Pollard is still employed by the same company, but his wife has a job with a company that offers remote working. Neither wants to consider any job that doesn’t let them work remotely.
Many other people agree and they are not alone.Esearch indicates that remote workers could be a way to get more people into the labour market. More than half of unemployed survey respondents said they’d prefer a work from home job, and 17% said they’d only consider a work-from-home job, according to Bloom, the Stanford professor.
Employers looking to return to work in an increasingly tight labor market with 11 million jobs available may not have the right kind of workers that they desire. They’ll also lose the many workers who reevaluated what was important to them during the pandemic, and decided to put family first. According to recent research, 61% of remote workers are not working because they are closed. Pew studyHowever, 36% worked at home prior to the pandemic.
Scott McDonald, 45 years old, is an executive who creates flooring estimates for the construction sector. He had lived in the same North Carolina town where his employer was located because he wanted a short commute, but it wasn’t very close to his three kids, who split time between divorced parents. His job was no longer available so he moved to a house with three bedrooms that would be able to accommodate him and his family.
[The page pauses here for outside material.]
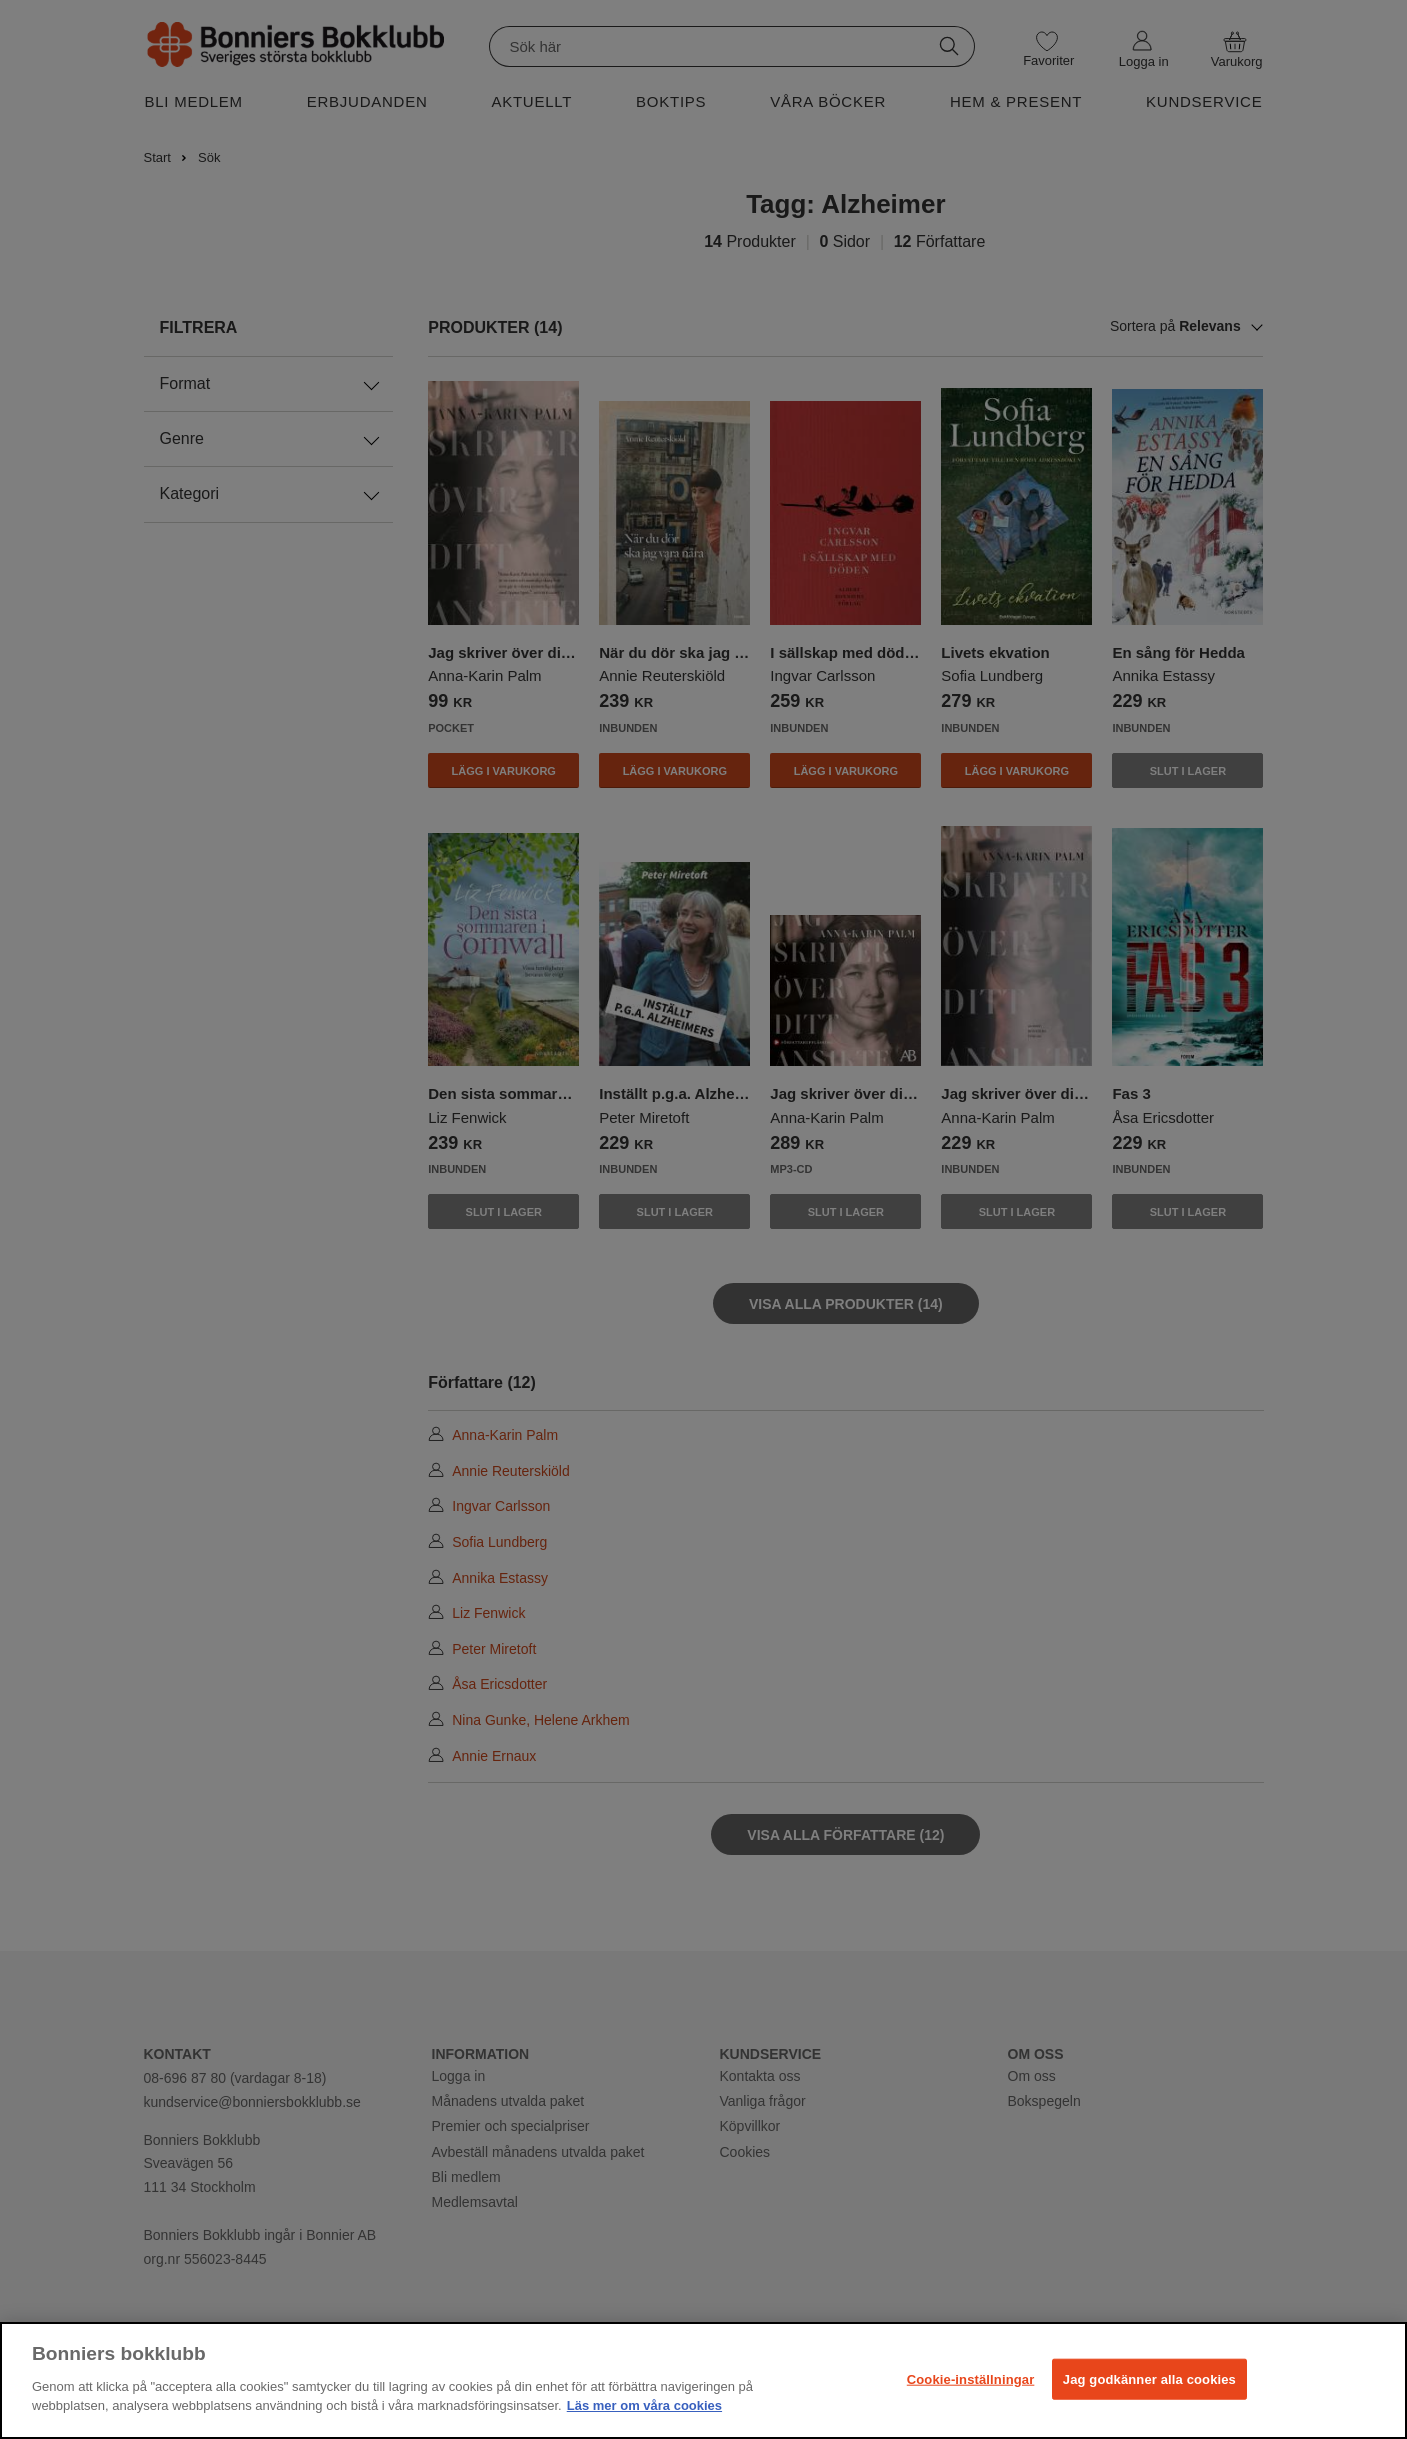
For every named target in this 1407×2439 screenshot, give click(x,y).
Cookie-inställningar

He heard President Biden call workers back to the office in the State of the Union, but scoffed—he never has to go back to an office again. “The pay would have to be astronomical to convince me to give up time with my family and replace it with a commute,” he wrote on Twitter.
McDonald knows this may limit his job options in the future, especially since he doesn’t have a college degree. But he gets to sit down with his family for meals, and talk with his kids about their days—he doesn’t want to trade that in.
“I’m not super-skilled,” he says. “But they say it’s a worker’s market.”